Would Donald Trump try to ban abortion nationwide if he returns to the White House? His allies have dodged the question by saying it’s irrelevant, because the policy is unlikely to get enough votes to pass Congress. Trump himself has said he would refuse to sign any such legislation.

Thing is, he wouldn’t need to: The next president could sharply limit access to reproductive care nationwide unilaterally, through administrative action alone. As incoherent as Trump’s many abortion stances have been, there are plenty of signs he would choose this path.

Trump has said he “solved” the problem of reproductive rights by punting the issue to the states. But even post-Dobbs, the executive branch retains significant influence over access to abortion (and miscarriage and fertility) care throughout the country. In fact, while it’s gotten relatively little coverage this election, the Biden-Harris administration has worked valiantly to protect women’s access to care through regulatory decisions and lawsuits, all of which Trump as president could easily unravel or reverse.

Consider, for example, the ongoing legal fight over whether hospitals must provide abortion care when necessary to prevent serious harm to the mother’s health. (Yes, this is seriously up for debate.)

Six states with abortion bans or early gestational limits have no exception for the health of the mother. Other states say they have exceptions, but their laws are vague about when those kick in or how close to death’s door patients must be to shield providers from criminal liability. So, risk-averse providers withhold or delay care, leading to traumatic and sometimes tragic consequences.

In Tennessee and Oklahoma, hospitals have turned away women bleeding out from miscarriages and told them to return when their conditions are sufficiently life-threatening. In Texas and Georgia, women have been forced to go into sepsis before doctors will intervene, risking their future fertility, and in especially horrible cases, their lives.

Enter the Biden-Harris administration.

There’s already a federal law requiring hospitals to provide “stabilizing treatment” to patients experiencing emergencies; the Biden administration has instructed states and hospitals that this legally required stabilizing treatment includes abortion care. This guidance has been the subject of multiple federal lawsuits, with states such as Texas arguing that their abortion bans can’t be preempted by federal law.

If Trump returns to office, he could easily stop defending the Biden interpretation in federal court — or more simply, just withdraw the Biden guidance entirely. This is precisely what Project 2025, the policy playbook written by scores of Trump aides, recommends he do.

The Biden administration has also issued regulations to protect the privacy of patients who go out of state for lawful abortion care. One such regulation prohibits doctors, hospitals and insurers from giving state law enforcement officials information about reproductive treatments that are legal where they’re provided — in the event that, say, Texas seeks to punish a resident for terminating a pregnancy in Illinois.

This is no hypothetical. Last month, Texas sued to block this new rule, calling it “a backdoor attempt at weakening Texas’ laws.” Again, a future president could decide not to defend the case or to rescind the policy so that it’s easier for Texas to prosecute women who cross state lines for reproductive care.

Those are measures Trump could take to make reproductive care (even) less accessible to pregnant women in red states. But he would have influence over the treatments women in blue states receive, too — including through potential restrictions on medication abortion.

Most abortions nationwide are done via medication, with doctors prescribing pills that are also used to treat miscarriage. The Biden-Harris administration has expanded access to these drugs, including through telehealth appointments.
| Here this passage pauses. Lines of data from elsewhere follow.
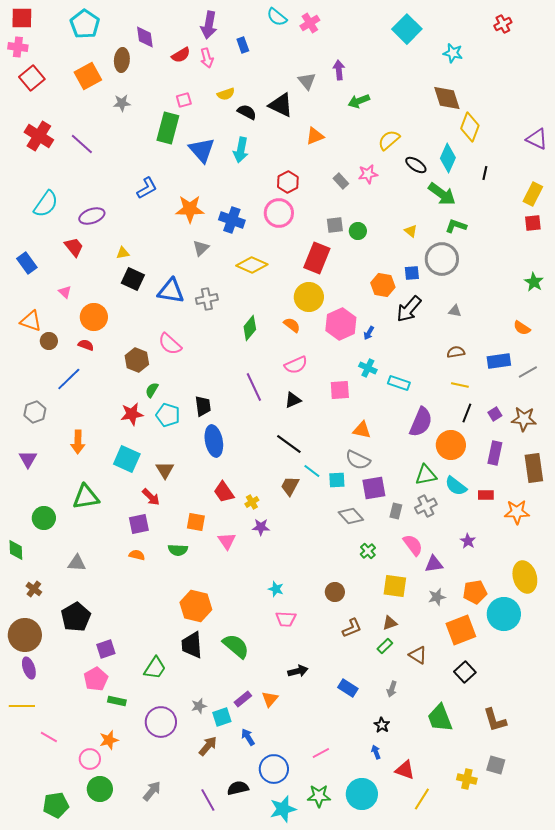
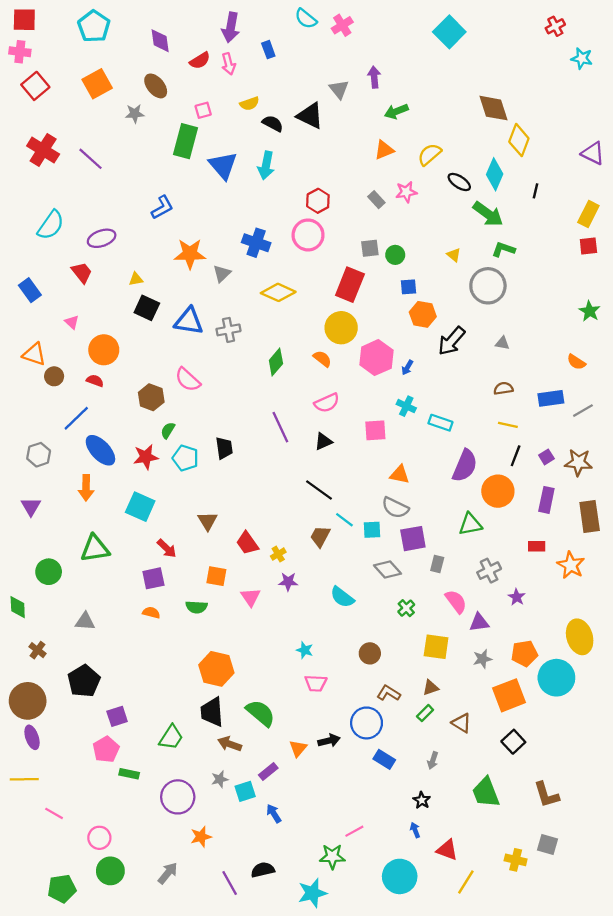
cyan star: (453, 53) -> (582, 58), moved
brown ellipse: (122, 60) -> (156, 86), moved, turned -45
orange triangle: (315, 136) -> (384, 150), moved
orange star: (190, 209) -> (190, 254), moved
blue square: (412, 273) -> (408, 287), moved
blue ellipse: (214, 441) -> (100, 450), moved, turned -32
brown triangle: (165, 470) -> (208, 521), moved
cyan semicircle: (456, 486) -> (342, 597), moved
gray cross: (426, 506) -> (489, 571), moved
orange star: (517, 512) -> (571, 565), turned 30
brown L-shape: (352, 628) -> (389, 693), turned -125
orange triangle: (270, 699) -> (298, 748), moved
orange star: (109, 740) -> (201, 837), moved
brown arrow: (208, 746) -> (230, 744), moved, turned -110
blue circle: (274, 769) -> (367, 723), moved
green star: (319, 796) -> (332, 857), moved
Meanwhile, anti-choice hard-liners have been trying to block the availability of these prescriptions, through multiple strategies. One is by suing to revive the Comstock Act, a long-dead law from 1873 that prohibits mailing materials that are “obscene” or that might be used to carry out an abortion (which theoretically could include not just the meds, but also surgical gloves, masks and scrubs used during in-person procedures, explains Laurie Sobel, associate director of the health-care nonprofit KFF).
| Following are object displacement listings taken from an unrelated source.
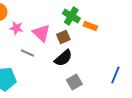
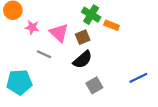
blue line: (115, 75) -> (138, 78), turned 42

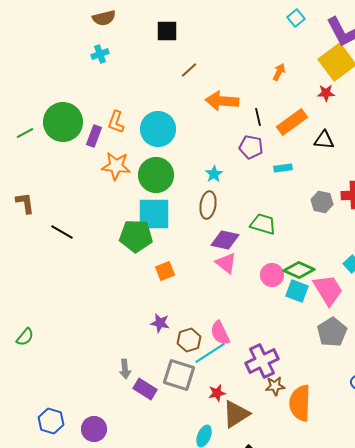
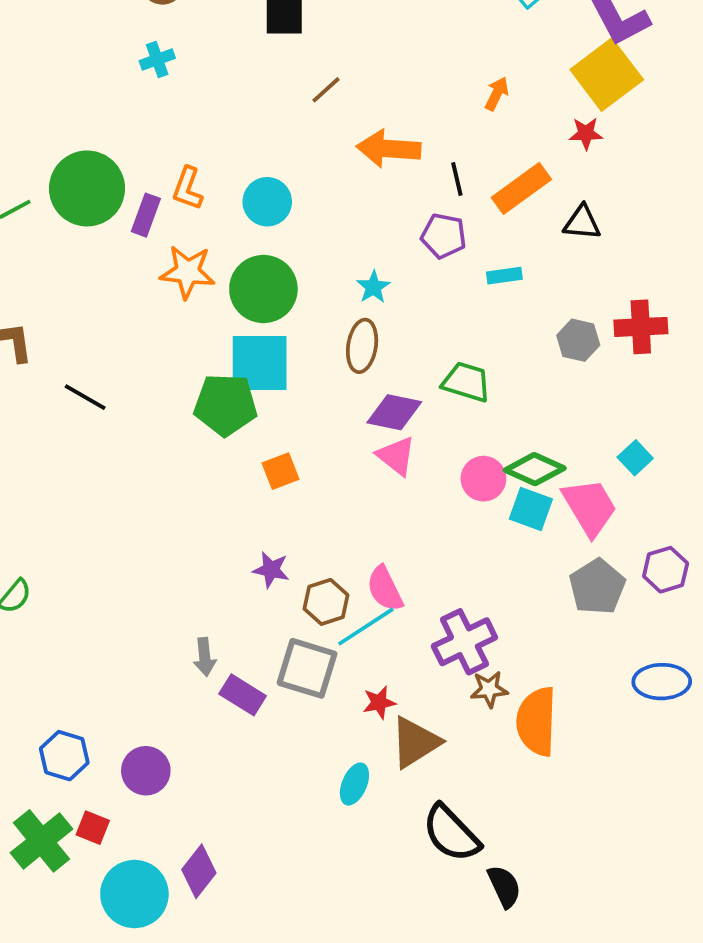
cyan circle: (158, 129) -> (267, 202), size x0.7

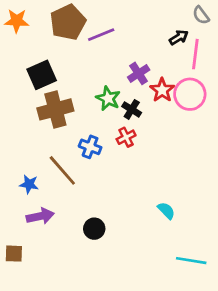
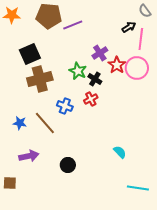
brown pentagon: (68, 22) -> (49, 16), turned 30
blue star: (29, 184) -> (20, 123), moved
Another is by claiming that the Food and Drug Administration lacked the authority to approve one of those drugs, mifepristone, even though it has been on the market for decades.
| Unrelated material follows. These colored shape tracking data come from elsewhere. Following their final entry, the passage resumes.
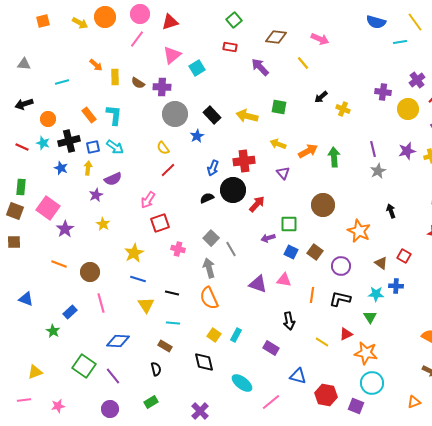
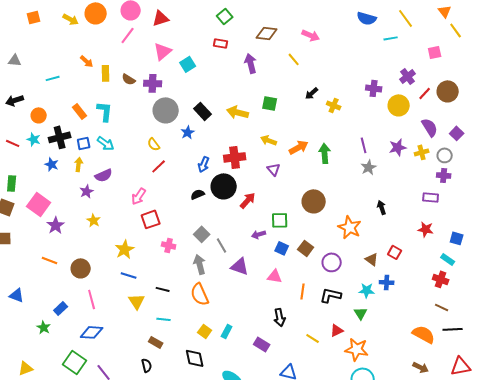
purple arrow: (260, 67) -> (251, 63), turned 30
purple triangle: (258, 284) -> (240, 266), moved
blue diamond: (118, 341) -> (92, 332), moved

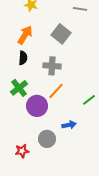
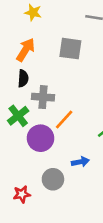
gray square: (61, 34) -> (70, 49), turned -30
gray cross: (52, 66) -> (43, 97), moved

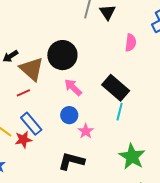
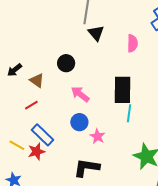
black triangle: (108, 12) -> (96, 33), moved
black circle: (62, 55) -> (66, 63), size x0.6
brown triangle: (32, 69) -> (37, 80), size x0.6
black rectangle: (116, 88) -> (123, 90), turned 56

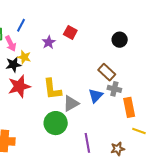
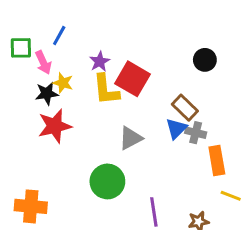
red square: (70, 32) -> (133, 79), moved, size x1.6
yellow L-shape: (52, 89) -> (106, 90), moved
blue triangle: (96, 96) -> (176, 129), moved
gray triangle: (71, 103) -> (130, 138), moved

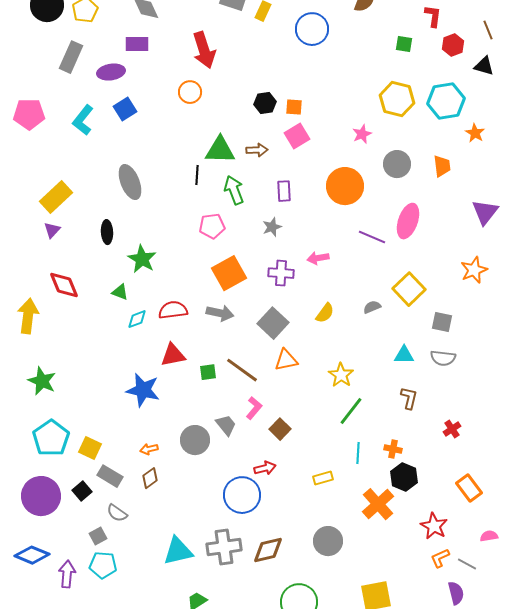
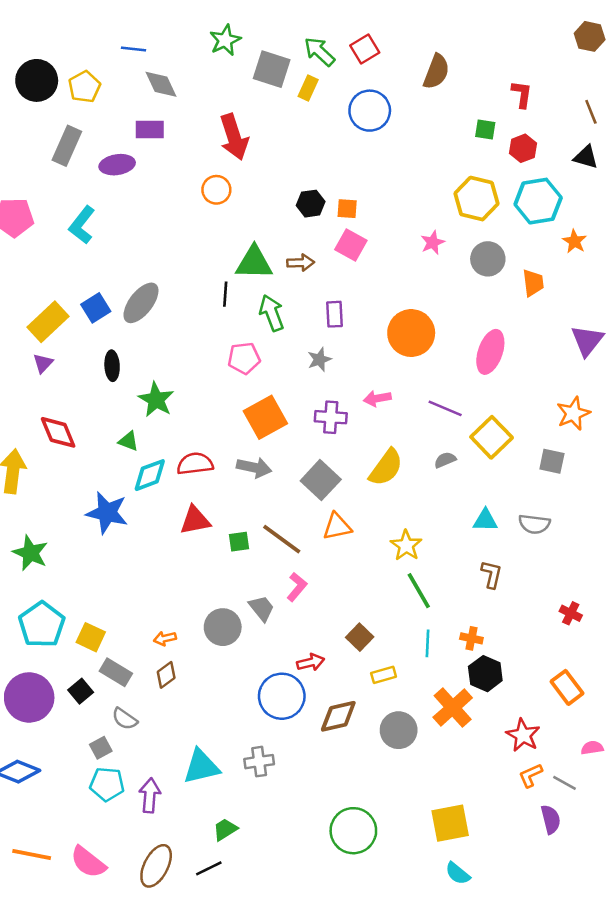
red hexagon: (453, 45) -> (523, 148), moved
blue square: (125, 109) -> (96, 308), moved
pink square: (297, 136) -> (351, 245), turned -30
gray circle: (397, 164) -> (488, 259), moved
gray ellipse: (130, 182) -> (141, 303), turned 60
orange circle: (345, 186) -> (411, 333), moved
purple line: (372, 237) -> (445, 408), moved
yellow semicircle: (325, 313) -> (386, 467), size x1.5
cyan diamond: (137, 319) -> (150, 475), size x1.4
gray square: (442, 322) -> (552, 461), moved
blue star: (143, 390) -> (107, 513), moved
green line: (351, 411) -> (419, 591), turned -68
brown square: (280, 429) -> (360, 637), moved
red cross: (452, 429) -> (571, 613), moved, turned -30
gray circle: (328, 541) -> (399, 730), moved
gray cross: (224, 547) -> (259, 762), size x0.7
brown diamond: (268, 550) -> (338, 716), moved
purple arrow: (67, 574) -> (150, 795), moved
Where does Trump stand on this? At times, he has publicly indicated support for revoking access to mifepristone. Project 2025 also says the FDA should withdraw its approval of mifepristone and revive the Comstock Act. And Trump’s running mate, Sen. JD Vance of Ohio, signed a letter in January 2023 urging enforcement of the Comstock Act, which would be a “de facto national ban,” KFF explains.

These and other technical, bureaucratic possibilities haven’t received much airtime this election cycle. But they matter. There might not be much more the next White House occupant can do to unilaterally improve women’s access to critical (and sometimes lifesaving) reproductive care, but there’s plenty they can do to destroy it.